Marlene Bourne : En remettant ces annonces dans une perspective historique, on se rend bien compte qu'il ne s'agit pas là d'un phénomène nouveau. Le même phénomène pouvait déjà être constaté il y a cinq ou six ans, lors du précédent cycle baissier de l'industrie des semiconducteurs : plusieurs sociétés, taïwanaises ou autres, avaient alors investi dans des équipements de production de microsystèmes. Et, comme lors du dernier cycle, je pense que l'intérêt de ces sociétés pour les Mems retombera dès que le marché du semiconducteur repartira à la hausse. La majeure partie de ces achats « soudains » concerne simplement le remplacement d'équipements périmés, il ne faut pas y voir un changement drastique au sein de l'industrie.

Les capacités de production de microsystèmes sont-elles suffisantes à l'heure actuelle ?

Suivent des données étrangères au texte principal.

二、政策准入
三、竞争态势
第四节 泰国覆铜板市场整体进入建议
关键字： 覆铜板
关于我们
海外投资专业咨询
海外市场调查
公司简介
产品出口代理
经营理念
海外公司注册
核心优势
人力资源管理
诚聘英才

Marlene Bourne : Soyons clairs : l'industrie des Mems souffre de surcapacité potentielle ou avérée depuis aussi longtemps que je m'en souvienne. La raison en est simple : les équipements utilisés s'avèrent généralement être des équipements de production de semiconducteurs « classiques » adaptés ou recyclés dans la fabrication de Mems. Or, peu de fournisseurs ont les volumes de vente suffisants pour recourir à des tranches de 150 mm – et encore moins 200 mm.

La multiplication des Mems dans les appareils grand public constitue-t-elle une chance pour de nouveaux acteurs ou bien, au contraire, favorise-t-elle la concentration du marché entre quelques grands fabricants historiques ?

Marlene Bourne : Il y a deux types très distincts de fabricants de Mems : les grandes sociétés, généralement issues et encore actives dans le secteur des semiconducteurs classiques, et qui possèdent leurs propres capacités de production de Mems ; et les petites sociétés qui utilisent des fondeurs externes. Or les vingt principaux fabricants comptent actuellement pour plus de 80 % des ventes, et cela a peu changé depuis quinze ans. Et, si changement il y a, il s'effectue plutôt dans le sens d'une consolidation de l'industrie entre les mains de quelques grands acteurs.

Comment cette industrie fera-t-elle face à la crise économique qui vient d'éclater ?

Marlene Bourne : La crise, notamment dans le secteur automobile qui est un gros consommateur de Mems, touchera bien sûr les grands fournisseurs durant les deux, trois ans à venir. Mais ceux qui resteront sur le carreau seront surtout les petits fournisseurs – sociétés de conception et fondeurs en faibles volumes réunis – bien plus sensibles à une réduction des commandes et au tarissement du crédit et des investisseurs. Pour autant, l'industrie des Mems, grâce à sa maturité récente, se sortira de cette crise bien plus facilement que si elle avait eu lieu il y a cinq ans.